Ferroptosis as a mechanism of placenta dysfunction in inflammation-driven preeclampsia.

BACKGROUND

Preeclampsia (PE) is a hypertensive pregnancy syndrome with significant clinical and pathological diversity, linked to distinct etiological subclasses. One etiological subclass of PE, characterized by increased inflammation at the maternal-fetal interface (I-PE), is strongly associated with preterm birth and fetal growth restriction, though its specific pathophysiology remains poorly understood. Inflammatory signals can induce iron overload, leading to ferroptosis-a programmed cell death process. Dysregulation of systemic and placental iron metabolism has been described in PE when considered as a single clinical entity, but previous studies have not accounted for distinct underlying etiologies.
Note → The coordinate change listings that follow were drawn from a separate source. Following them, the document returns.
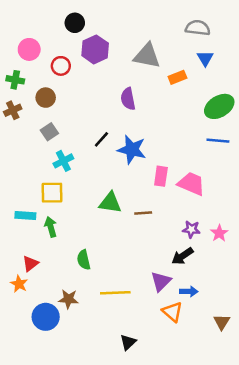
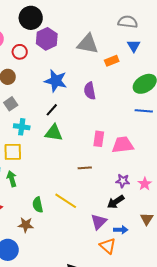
black circle: (75, 23) -> (31, 18), size x1.5
purple semicircle: (128, 99) -> (90, 91), moved
blue star: (132, 150) -> (56, 81), moved
cyan cross: (63, 161) -> (22, 127), turned 35
pink trapezoid: (191, 184) -> (123, 145), turned -30
green triangle: (110, 203) -> (54, 133), moved
yellow line: (115, 293) -> (66, 201), moved, turned 35
brown star: (68, 299) -> (26, 225), moved
brown triangle: (222, 322) -> (147, 219), moved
This study investigates the role of ferroptosis signaling in placental dysfunction across different PE subclasses.

METHODS

Histological analysis assessed placental iron accumulation and ferritin protein expression. Placental gene expression was evaluated for ferroptosis-related genes (FRGs) using gene set enrichment analysis (GSEA) on placenta samples from healthy controls and three previously described PE subclasses. Digital cytometry estimated cell type-specific expression of FRGs across these subclasses.

RESULTS

Significant placenta iron accumulation and reduced ferritin expression were found exclusively in I-PE subclass. GSEA showed enrichment of FRGs across various functional categories, including regulators, markers, suppressors, and unclassified FRGs in the placentas from I-PE. Digital cytometry indicated disrupted FRG expression in trophoblasts and mesodermal stromal cells in these placentas, consistent with histologically observed iron accumulation.

CONCLUSION

Placental iron accumulation and disrupted ferroptosis signaling in I-PE subclass suggests a novel mechanism of placental dysfunction unique to this subclass. Further research is needed to explore how regulating ferroptosis could aid in managing I-PE.